_YOUR ASSIGNMENT_
A single number is the whole answer: the tally of lines in the data below that include the word "първенство".

_RECORD EXTRACTS_
··········

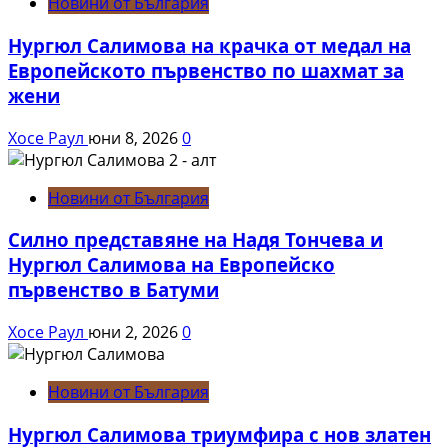
Новини от България
Нургюл Салимова на крачка от медал на
Европейското първенство по шахмат за
жени
Хосе Раул
юни 8, 2026
0
Новини от България
Силно представяне на Надя Тончева и
Нургюл Салимова на Европейско
първенство в Батуми
Хосе Раул
юни 2, 2026
0
Новини от България
Нургюл Салимова триумфира с нов златен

··········

_RESPONSE TO THE TASK_
2